VERSON (14) - LE CAPITAINE EDME-LOUIS-ANTOINE GAUTIER DE VILLIERS (1785-1860)
LE CAPITAINE GAUTIER
Tout aussi prodigue de coups de gueule que de coups d'épée, d'une prestance irrésistible, robuste comme un beau chêne et brave comme un lion, spontané dans ses décisions que les actes suivaient avec la rapidité de la foudre, le capitaine Gautier est demeuré à Verson, son pays natal et dans nos campagnes de la Plaine et du Bocage le prototype du fort et du vaillant.
Avec cela très éclectique en matière de gouvernement et bien que noble à plusieurs quartiers, servant avec le même entrain, Napoléon, Louis XVIII, Charles X, Louis-Philippe et la République. L'Empereur eut pourtant ses préférences, qu'il ne cachait pas. Ce culte pour le chef disparu lui valut du reste divers avatars sous les régimes qui succédèrent à l'Empire.
Étant donné l'amour passionné du capitaine pour le métier des armes qu'il exerça avec honneur pendant 34 ans, on est amené aisément à penser qu'il aimait les horions pour le plaisir d'en donner et d'en recevoir et que son objectif était avant tout de se battre.
L'explication qu'il donna plus tard lui-même dans ses mémoires témoigne d'une pensée plus noble et plus haute, en même temps que d'un bon sens très avisé.
"Oui j'ai servi le grand Napoléon, écrivait-il, parce qu'il était le chef glorieux de la France ; j'ai servi Louis XVIII et Charles X parce qu'ils furent aussi chefs de ma Patrie et que nous, soldats, nous combattons pour le pays, partout où il doit être défendu.

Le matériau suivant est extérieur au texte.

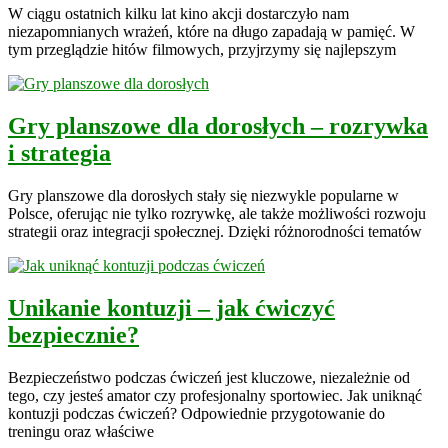
W ciągu ostatnich kilku lat kino akcji dostarczyło nam
niezapomnianych wrażeń, które na długo zapadają w pamięć. W
tym przeglądzie hitów filmowych, przyjrzymy się najlepszym
Gry planszowe dla dorosłych – rozrywka
i strategia
Gry planszowe dla dorosłych stały się niezwykle popularne w
Polsce, oferując nie tylko rozrywkę, ale także możliwości rozwoju
strategii oraz integracji społecznej. Dzięki różnorodności tematów
Unikanie kontuzji – jak ćwiczyć
bezpiecznie?
Bezpieczeństwo podczas ćwiczeń jest kluczowe, niezależnie od
tego, czy jesteś amator czy profesjonalny sportowiec. Jak uniknąć
kontuzji podczas ćwiczeń? Odpowiednie przygotowanie do
treningu oraz właściwe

Croyez-vous réellement que parce que les évènements en quarante années, ont tué un excellent roi, écrasé une ignoble terreur, culbuté une faible et bavarde République, élevé un magnifique empire qui s'est détruit lui-même, rétabli Louis XVIII avec sa constitution, renvoyé son frère Charles par son entêtement et créé un nouveau gouvernement, croyez-vous, dis-je, que nous, soldats seuls victimes de tous ces grands tripotages, avons perdu nos droits de Français ? Non ! nous serons toujours les premiers enfants de la Patrie, parce que nous lui donnons le plus et que nous recevons le moins !"
Le 24 décembre 1785, naquit à Verson, un fils à Me Antoine Gautier de Villiers, licencié-ès-lois, contrôleur de la régie pour le roi et à noble Aimée Le Boitvin de Belloney son épouse.
Ce fils - notre capitaine - reçut les prénoms de Edme-Louis-Antoine.
M. Hunger dans sa très complète et très attachante Histoire de Verson a reproduit l'acte de baptême en même temps que les passages les plus curieux des mémoires de son intrépide concitoyen.
En historien consciencieux qui ne se paie pas de mots et pour qui rien n'est certain sans preuves, l'auteur ne se laisse pas entraîner par la sympathie qu'il peut éprouver, qu'il éprouve certainement pour le capitaine Gautier, enfant comme lui de Verson.
Il se borne à reproduire son texte et lui laisse en même temps l'entière responsabilité des héroïques exploits dont il se vante, dit-il, avec une assurance telle qu'on se demande parfois s'il est normand ou bien gascon.
Moins rigoristes, nous ferons crédit sur parole au capitaine et nous risquerons même au besoin une oreille complaisante à quelques unes des aventures que la tradition populaire et bon enfant qui ne prête qu'aux riches, lui attribue avec une insistance qui s'est manifestée jusqu'à nos jours.
Le capitaine Gautier avoue sans aucune gêne qu'il ne reçut qu'une instruction embryonnaire au lieu de la brillante éducation que la période troublée de la Révolution ne permit pas à ses parents de lui faire donner.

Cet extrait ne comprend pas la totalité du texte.